Histoire. Par où commencer? Ou, plus exactement, par où commencer en étant bien compris sur l’intention même d’une chronique consacrée à un chanteur mort iconisé de son vivant, celui d’une époque hors époques et au-delà des époques, en tant que genre à lui tout seul et héraut de ce paradis perdu qui s’appelle encore aujourd’hui l’après-68, planté vers la fin d’un siècle maudit? Par où commencer, oui, en reconnaissant toutefois que certains morts amènent dans leur sépulcre, par l’émotion de leur disparition, la brutalité d’une fin qui nous concerne directement, comme si une part de nous-mêmes pénétrait dans un crépuscule d’autant plus intime qu’il côtoie des névroses partagées? Même si les déferlements médiatiques hors normes charrient toujours un soupçon de doute: David Bowie est de ceux-là. Bien sûr, d’autres morts méritent toute notre sollicitude, parfois plus, d’ailleurs. Pierre Boulez, pour ne parler que de lui, aura probablement laissé à la musicologie une œuvre bien plus fondamentale et durable à l’éternel. Mais pour signifier dans leur exactitude des moments d’histoire et, osons l’expression, de basculement de l’histoire, il y a, du côté de la musique des cinquante dernières années, quelques personnages référencés grâce auxquels nos vies ont changé.
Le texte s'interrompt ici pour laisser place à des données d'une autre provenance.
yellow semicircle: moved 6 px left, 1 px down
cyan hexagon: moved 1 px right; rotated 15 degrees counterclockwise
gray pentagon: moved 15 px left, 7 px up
Mais pas de méprise, le bloc-noteur l’affirme aussi: au croisement du rock et de la pop, quand tous les possibles étaient en jeu et qu’une génération entière croyait en l’avènement d’un monde meilleur et dépoussiéré, une partie de cette jeunesse s’est souvent aventurée dans des croyances artificielles, au point de se faire plus de mal que de bien et, au bout du compte, de revenir de tout dans un état plus dépressif et nihiliste encore. Le rock manie lui aussi le meilleur et le pire. Entre renoncements revendiqués et cash machine assumée, Bob Dylan, Mick Jagger et Paul McCartney ne servent plus à grand-chose. Mais Patti Smith et quelques autres sont restés debout…
Monstre. Alors, pourquoi Bowie, à la longévité fragmentée en élégiaque phénix, peint et rhabillé à neuf à chaque nouvelle aventure discographique ou scénique, compte tant à nos esprits fatigués?
Parce que Major Tom (l’espace vierge jamais asservi) et Ziggy Stardust (messager alien) continuent de nous hanter par leurs chaos cosmogoniques, comme pour transformer le réel et nous aider à surseoir à nos propres entreprises de désincarcération souvent à l’œuvre. Nous n’expliquons rien du présent sans genèses. Une question mérite donc l’attention: à quoi sert un artiste?
Nous parlons là des artistes qui comptent et imposent une empreinte puissante, révolutionnant leur genre. Bowie en révolutionnaire? C’est aller vite en besogne. Bowie en révolutionnaire atypique? Pourquoi pas. Mais Bowie comme icône du rock et de la pop, icône d’un art progressif et transgressif, un art pensé et réalisé pour déranger, bousculer le monde tel qu’il est… oui! Cent fois oui! L’homme transgenre aux transfigurations et aux mille talents (musique, peinture, cinéma, etc.) a pris le rock des années soixante pour l’emmener ailleurs, en des contrées inexplorées et inventives, en prenant risque sur risque, sans jamais se soucier ni des conventions ni des codes, libre et subversif, en écrabouillant l’ordre établi. Bowie a tout tenté, tout osé, comme une expression sublimée de la liberté des artistes: Space Oddity, Rock’n’Roll Suicide, Starman, The Man Who Sold The World, Ashes to Ashes, I’m Deranged, The Bewley Brothers, Station to Station, Heroes de la trilogie berlinoise, jusqu’au dernier bijou absolu, Blackstar, livré deux jours avant sa disparition… Impertinent, irrévérencieux, dépassant lui-même ses assignations futuristes, Bowie a repoussé les frontières de l’imaginaire – écrasé lui-même par une œuvre tentaculaire influencée par le surréalisme, la littérature, la philosophie, le kabuki ou la poésie, dont il revendiquait la rhapsodie inachevée. Lui se confessait en «sale monstre». Et nous, en «gentils montres», qui ne pouvons l’écouter encore et encore sans trembler. Par où finir –quand le mot «fin» se refuse à nous?